Im Grunde spiegelt der Film aber wunderbar die Stimmung der späten 60er-Jahre, als man sich auf sexuellem Terrain weiter vorzudringen wagte, von den gesitteten Moralvorstellungen der älteren Generationen aber noch nicht ganz losgekommen war. „Daddy, Darling“ markiert punktgenau diese Übergangsebene, die brodelnde Lust unter der spießigen Oberfläche – und wo man sie auch nur ein klein bisschen überkochen ließ, fühlte man sich offenbar wie der letzte Perversling, wie ein Abgesandter des Bösen.

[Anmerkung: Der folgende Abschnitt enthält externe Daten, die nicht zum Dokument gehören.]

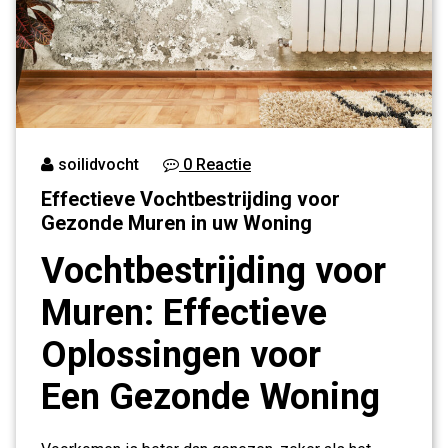
soilidvocht
0 Reactie
Effectieve Vochtbestrijding voor
Gezonde Muren in uw Woning
Vochtbestrijding voor
Muren: Effectieve
Oplossingen voor
Een Gezonde Woning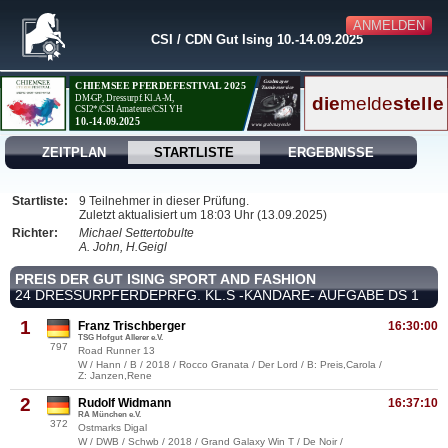
ANMELDEN
CSI / CDN Gut Ising 10.-14.09.2025
ZEITPLAN
STARTLISTE
ERGEBNISSE
Startliste:
9 Teilnehmer in dieser Prüfung.
Zuletzt aktualisiert um 18:03 Uhr (13.09.2025)
Richter:
Michael Settertobulte
A. John, H.Geigl
PREIS DER GUT ISING SPORT AND FASHION
24 DRESSURPFERDEPRFG. KL.S -KANDARE- AUFGABE DS 1
1
Franz Trischberger
16:30:00
TSG Hofgut Allerer e.V.
797
Road Runner 13
W / Hann / B / 2018 / Rocco Granata / Der Lord / B: Preis,Carola /
Z: Janzen,Rene
2
Rudolf Widmann
16:37:10
RA München e.V.
372
Ostmarks Digal
W / DWB / Schwb / 2018 / Grand Galaxy Win T / De Noir /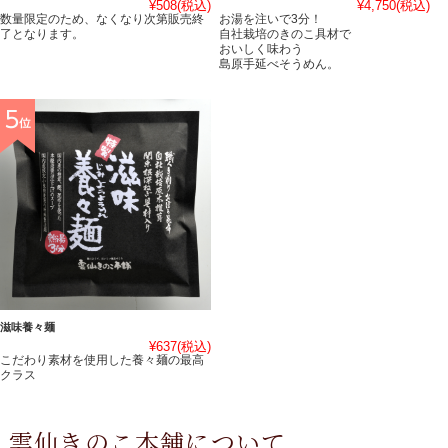
¥508
(税込)
¥4,750
(税込)
数量限定のため、なくなり次第販売終
お湯を注いで3分！
了となります。
自社栽培のきのこ具材で
おいしく味わう
島原手延べそうめん。
滋味養々麺
¥637
(税込)
こだわり素材を使用した養々麺の最高
クラス
雲仙きのこ本舗について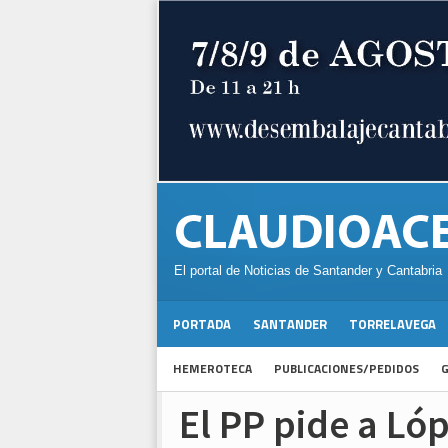
El portal de Noticias de Santander y Cantabria
PORTADA
SANTANDER
TORRELAVEGA
HEMEROTECA
PUBLICACIONES/PEDIDOS
G
El PP pide a Ló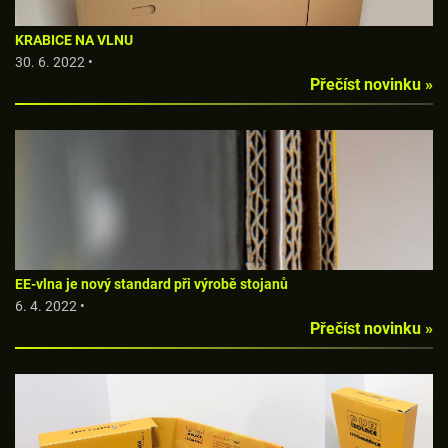
KRABICE NA VLNU
30. 6. 2022 •
Přečíst novinku »
EE-vlna je nový standard při výrobě stojanů
6. 4. 2022 •
Přečíst novinku »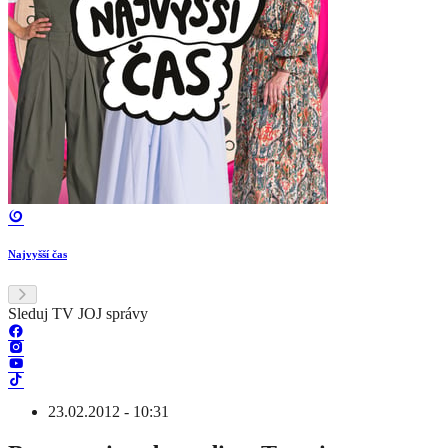
Najvyšší čas
Sleduj TV JOJ správy
23.02.2012 - 10:31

Das Bild ist unscharf und allgemein von so niedriger Qualität, wie man es heute mit der billigsten Kameraausrüstung nicht mehr hinbekommen, sondern höchstens durch aufwendige digitale Bearbeitung nachahmen könnte. Das gehört aber natürlich zu dieser Art von Film einfach dazu und macht ihn erst recht sympathisch.
Ernst nehmen kann man diesen Film zu keiner Sekunde, darüber schmunzeln schon eher, wobei sich der Unterhaltungswert aber auch in Grenzen hält. Zumindest als skurriles Überbleibsel einer Zeit der gesellschaftlichen Umbrüche ist er nicht uninteressant.